Experimental program
Comparison scheme
Effect test

Embodiment 1

[0019] Example 1. 30%C@0.8%Pd-29.2%Al 2 o 3 @40%m-TiO 2 Preparation of (Pd loading of 0.8%, porous carbon content of 30%, Al 2 o 3 The content is 29.2%, mesoporous TiO 2 content is 40%)

[0020] (1) Dissolve 4 g of glucose in 25 mL of deionized water, add to a 30 mL Teflon-lined hydrothermal kettle, heat at 180°C for 8 hours, centrifuge and wash repeatedly with ethanol until the centrifuged supernatant is colorless, after separating the solution Dry to obtain carbon microspheres. The carbon microspheres were heated to 750 ° C in a tube furnace for 2 h under a nitrogen flow rate of 15 mL / min to form porous carbon microspheres.

[0021] (2) Disperse 0.45g of porous carbon microspheres in 40mL of ethanol, add 5.7mL of 20mmol / L palladium chloride ethanol solution and 1.8g of aluminum isopropoxide, stir at room temperature for 0.5h, heat to 120°C and reflux for 10h , and then concentrate the solution to 25mL, add 10mL of deionized water and stir evenly, then transfer to a 50mL...

Embodiment 2

[0023] Example 2. 35%C@1.0%Pd-28%Al 2 o 3 @36%m-TiO 2 Preparation of (Pd loading 1.0%, porous carbon content 35%, Al 2 o 3 The content is 28%, mesoporous TiO 2 content is 36%)
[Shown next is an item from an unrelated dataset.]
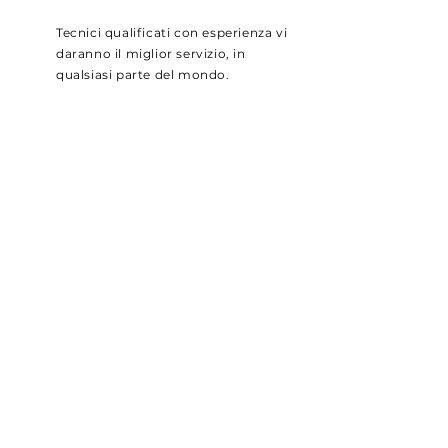
Tecnici qualificati con esperienza vi
daranno il miglior servizio, in
qualsiasi parte del mondo.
[0024] (1) Dissolve 4 g of glucose in 25 mL of deionized water, add to a 30 mL Teflon-lined hydrothermal kettle, heat at 180°C for 12 hours, centrifuge and wash repeatedly with ethanol until the centrifuged supernatant is colorless, and separate the solution Dry to obtain carbon microspheres. The carbon microspheres were heated to 780°C in a tube furnace for 2 hours under a nitrogen flow rate of 20mL / min to form porous carbon microspheres.

[0025] (2) Disperse 0.50g of porous carbon microspheres in 40mL of ethanol, add 6.7mL of 20mmol / L palladium chloride ethanol solution and 1.6g of aluminum isopropoxide, stir at room temperature for 0.5h, heat to 120°C and reflux for 10h , and then concentrate the solution to 25mL, add 10mL of deionized water and stir evenly, then transfer to a 50mL polytetra...

Embodiment 3

[0027] Example 3. 40%C@1.2%Pd-20%Al 2 o 3 @38.8%m-TiO 2 Preparation of (Pd loading 1.2%, porous carbon content 40%, Al 2 o 3 The content is 20%, mesoporous TiO 2 content is 38.8%)

[0028] (1) Dissolve 4 g of glucose in 25 mL of deionized water, add to a 30 mL Teflon-lined hydrothermal kettle, heat at 180°C for 16 hours, centrifuge and wash repeatedly with ethanol until the centrifuged supernatant is colorless, after separating the solution Dry to obtain carbon microspheres. The carbon microspheres were heated to 800 ° C in a tube furnace for 2 h under a nitrogen flow rate of 25 mL / min to form porous carbon microspheres.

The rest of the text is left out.